CPI inflation moderated to a five-month low in January, coming in at 4.31 percent, marking a decline for the third consecutive month. According to economists and experts, the softening is likely to continue going ahead as food prices ease.
According to data, headline inflation is likely to cool further in February, amid lower vegetable and pulses prices. "We expect core inflation pressures to remain largely capped in February across most categories, except for the rise in gold prices and some pass through from a weaker currency," said Japan-based brokerage Nomura Holdings.

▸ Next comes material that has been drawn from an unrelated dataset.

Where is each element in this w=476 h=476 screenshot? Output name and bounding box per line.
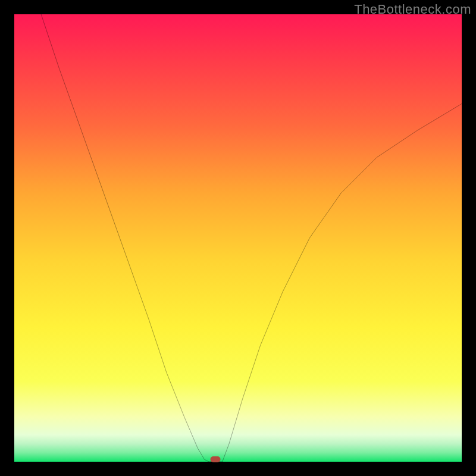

Beyond February, the combination of robust crop output and the government’s sensitivity to price flare-ups is likely to lead to lower food inflation this year. "On core inflation, we see downside pressures from weak domestic demand and continued deflation in manufacturing input costs, which should keep core inflation in the 3.5-4.0 percent range over the next one year," added Nomura.

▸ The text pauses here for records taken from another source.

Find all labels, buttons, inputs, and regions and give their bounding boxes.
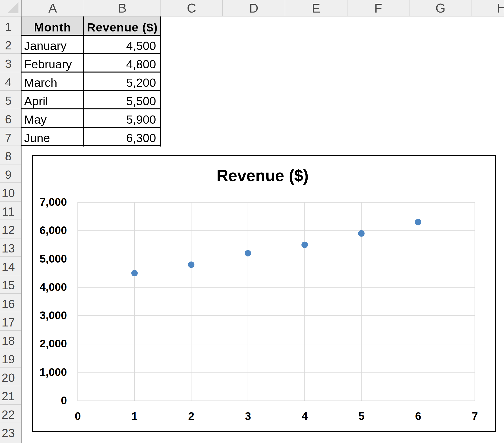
svg-text:7: 7 bbox=[472, 410, 478, 422]
svg-text:1: 1 bbox=[131, 410, 138, 422]
svg-text:4,000: 4,000 bbox=[40, 281, 67, 293]
svg-text:5,000: 5,000 bbox=[40, 253, 67, 265]
svg-text:Revenue ($): Revenue ($) bbox=[216, 166, 309, 185]
svg-text:2: 2 bbox=[188, 410, 194, 422]
svg-text:3,000: 3,000 bbox=[40, 309, 67, 321]
svg-text:7,000: 7,000 bbox=[40, 196, 67, 208]
svg-text:0: 0 bbox=[75, 410, 81, 422]
svg-text:1,000: 1,000 bbox=[40, 366, 67, 378]
svg-text:4: 4 bbox=[302, 410, 308, 422]
svg-text:6,000: 6,000 bbox=[40, 224, 67, 236]
svg-text:3: 3 bbox=[245, 410, 251, 422]
svg-text:0: 0 bbox=[61, 394, 67, 406]
svg-text:6: 6 bbox=[415, 410, 421, 422]
svg-text:2,000: 2,000 bbox=[40, 338, 67, 350]
svg-text:5: 5 bbox=[358, 410, 364, 422]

Also Read | Retail inflation eases to five-month low of 4.31% in January
While inflation is likely to be softer going ahead, so is growth. The slower growth phase is likely to continue in the near-term, noted analysts at Nuvama Institutional Equities, as India Inc is seeing weak topline growth and households are seeing softer incomes and moderating loan growth.
While the government tax cut could help support pockets of consumption, it might not be sufficient to revive the business cycle, stated the brokerage. Growth is still seeing headwinds from a fading of pent-up urban demand, the lagged effects of tight monetary policy,
household balance sheet stress , slowing nominal income growth and a negative credit
impulse.
The fall in inflation comes just a few days after the Reserve Bank of India's Monetary Policy Committee embarking on its first rate cut since 2020, taking the benchmark lending rate to 6.25 percent after a quarter-sized cut.

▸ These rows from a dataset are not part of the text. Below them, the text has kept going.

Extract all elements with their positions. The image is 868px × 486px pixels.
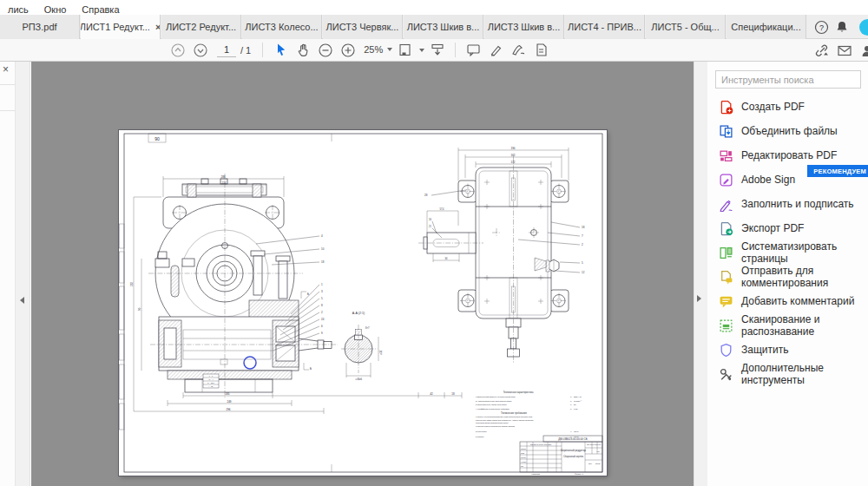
svg-text:2: 2	[321, 311, 323, 314]
document-tab[interactable]: ЛИСТ5 - Общ...	[646, 15, 726, 39]
svg-text:1 Степень точности изготовлени: 1 Степень точности изготовления червячно…	[476, 416, 533, 417]
adobe-sign-icon	[719, 173, 733, 187]
document-tab[interactable]: ЛИСТ3 Шкив в...	[484, 15, 564, 39]
svg-text:2: 2	[582, 243, 583, 246]
highlight-tool-button[interactable]	[484, 41, 507, 60]
profile-button[interactable]	[856, 41, 868, 60]
technical-notes: Техническая характеристика 1 Вращающий м…	[476, 391, 582, 438]
hand-icon	[296, 43, 311, 57]
chevron-down-icon	[419, 49, 424, 52]
svg-text:8×7: 8×7	[365, 326, 370, 330]
zoom-in-button[interactable]	[337, 41, 359, 60]
comment-bubble-icon	[466, 43, 481, 57]
sidebar-item-scan-ocr[interactable]: Сканирование и распознавание	[707, 313, 868, 338]
sidebar-item-add-comment[interactable]: Добавить комментарий	[707, 289, 868, 313]
create-pdf-icon	[719, 100, 733, 115]
highlighter-icon	[489, 43, 503, 57]
select-cursor-icon	[273, 43, 288, 57]
sidebar-item-send-for-comments[interactable]: Отправить для комментирования	[707, 265, 868, 289]
menu-item-truncated[interactable]: лись	[0, 4, 36, 15]
svg-text:Б: Б	[310, 367, 312, 371]
svg-text:224: 224	[221, 181, 226, 185]
svg-text:34: 34	[445, 257, 448, 260]
document-tab-active[interactable]: ЛИСТ1 Редукт... ×	[81, 15, 161, 39]
svg-text:Червячный редуктор: Червячный редуктор	[561, 449, 586, 452]
sidebar-item-fill-sign[interactable]: Заполнить и подписать	[707, 192, 868, 216]
left-panel-rail	[16, 62, 30, 486]
svg-text:90: 90	[155, 136, 160, 141]
collapse-left-handle[interactable]	[20, 297, 24, 304]
user-avatar[interactable]	[859, 19, 868, 36]
expand-right-handle[interactable]	[697, 295, 701, 302]
svg-text:18: 18	[451, 392, 455, 396]
page-total-label: / 1	[240, 45, 251, 56]
svg-text:Лист: Лист	[589, 463, 592, 464]
sidebar-item-combine-files[interactable]: Объединить файлы	[707, 119, 868, 143]
sidebar-item-more-tools[interactable]: Дополнительные инструменты	[707, 362, 868, 386]
share-link-button[interactable]	[811, 41, 833, 60]
zoom-out-button[interactable]	[314, 41, 337, 60]
sidebar-item-adobe-sign[interactable]: Adobe Sign	[707, 167, 868, 192]
comment-tool-button[interactable]	[462, 41, 484, 60]
document-tab[interactable]: РПЗ.pdf	[0, 15, 80, 39]
zoom-level-dropdown[interactable]: 25%	[364, 44, 392, 56]
gear-table: z = 1 m = 4 q = 12,5 i = 20	[203, 374, 219, 388]
svg-text:3 Рабочие поверхности манжет с: 3 Рабочие поверхности манжет смазать мас…	[476, 425, 516, 427]
svg-text:?: ?	[819, 23, 823, 32]
scroll-mode-button[interactable]	[426, 41, 449, 60]
email-button[interactable]	[833, 41, 856, 60]
select-tool-button[interactable]	[269, 41, 292, 60]
svg-text:1 Вращающий момент на тихоходн: 1 Вращающий момент на тихоходном валу	[476, 396, 516, 397]
more-tools-icon	[719, 367, 733, 382]
tab-close-icon[interactable]: ×	[155, 22, 161, 32]
notifications-button[interactable]	[832, 16, 852, 37]
section-detail-view: А-А (2:1) 8×7 ∅30к6 ∅35	[341, 312, 383, 381]
document-tab[interactable]: ЛИСТ3 Колесо...	[242, 15, 322, 39]
menu-item-window[interactable]: Окно	[36, 4, 75, 15]
sidebar-item-organize-pages[interactable]: Систематизировать страницы	[707, 240, 868, 265]
svg-text:6: 6	[321, 325, 323, 328]
close-panel-icon[interactable]: ×	[3, 63, 9, 76]
svg-text:3: 3	[321, 290, 323, 293]
document-tab[interactable]: ЛИСТ3 Шкив в...	[404, 15, 483, 39]
document-tab[interactable]: ЛИСТ3 Червяк...	[323, 15, 403, 39]
page-number-input[interactable]	[217, 43, 236, 57]
svg-text:21: 21	[429, 225, 431, 228]
tools-search-input[interactable]	[715, 70, 861, 89]
svg-text:132: 132	[510, 161, 515, 164]
svg-text:Т.контр.: Т.контр.	[521, 456, 527, 458]
svg-text:7: 7	[582, 234, 583, 238]
sidebar-item-edit-pdf[interactable]: Редактировать PDF	[707, 143, 868, 167]
sidebar-item-create-pdf[interactable]: Создать PDF	[707, 95, 868, 119]
svg-text:8: 8	[321, 304, 323, 307]
svg-text:1:2: 1:2	[597, 450, 601, 452]
forms-tool-button[interactable]	[529, 41, 552, 60]
svg-text:190: 190	[510, 147, 515, 150]
sidebar-item-export-pdf[interactable]: Экспорт PDF	[707, 216, 868, 240]
svg-text:i = 20: i = 20	[209, 385, 214, 387]
svg-text:4: 4	[321, 234, 323, 238]
svg-text:Техническая характеристика: Техническая характеристика	[503, 391, 534, 394]
document-canvas[interactable]: 90	[31, 62, 694, 486]
page-fit-dropdown[interactable]	[397, 41, 426, 60]
top-view	[418, 156, 569, 363]
help-button[interactable]: ?	[811, 16, 832, 37]
document-tab[interactable]: ЛИСТ4 - ПРИВ...	[565, 15, 645, 39]
document-tab[interactable]: ЛИСТ2 Редукт...	[161, 15, 241, 39]
menu-item-help[interactable]: Справка	[74, 4, 127, 15]
person-icon	[859, 43, 868, 58]
bell-icon	[835, 20, 849, 34]
forms-page-icon	[534, 43, 549, 57]
svg-text:Т = 282 Н·м: Т = 282 Н·м	[570, 396, 582, 397]
svg-text:ДМ-03В023-00.00.00 СБ: ДМ-03В023-00.00.00 СБ	[558, 437, 588, 441]
svg-text:Н.контр.: Н.контр.	[521, 461, 527, 463]
hand-tool-button[interactable]	[292, 41, 314, 60]
svg-text:90: 90	[138, 307, 141, 311]
document-tab[interactable]: Спецификаци...	[727, 15, 806, 39]
page-up-button[interactable]	[167, 41, 189, 60]
right-panel-rail	[694, 62, 707, 486]
protect-shield-icon	[719, 343, 733, 358]
sidebar-item-protect[interactable]: Защитить	[707, 338, 868, 362]
sign-tool-button[interactable]	[507, 41, 529, 60]
page-down-button[interactable]	[189, 41, 212, 60]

However, will the RBI continue to cut rates ahead?
The consensus is a resounding yes, however the quantum of easing for this cycle is likely to be shallow - between 25 basis points and 50 basis points.
However, in the previous meeting, the MPC maintained its 'neutral' stance, in an attempt to indicate policy flexibility, should the picture on the cards change. "Policymakers prefer maintaining flexibility on rates and liquidity management, and not to be tied uni-directionally, given the fluid global dynamics that may also require them to be more nimble on policy responses for ensuring financial and macro-economic stability," said Emkay Global.
An outlier, Nomura Holdings said, "Against the consensus view of ~50 bps of additional easing, we continue to expect 75 bps of further cuts to a terminal rate of 5.50 percent by end-2025."
However, while the rate cut cycle is still debated, the softening inflation is likely to pave the way for further cuts, with most experts building in a 25 basis points cut in the RBI MPC's April meeting.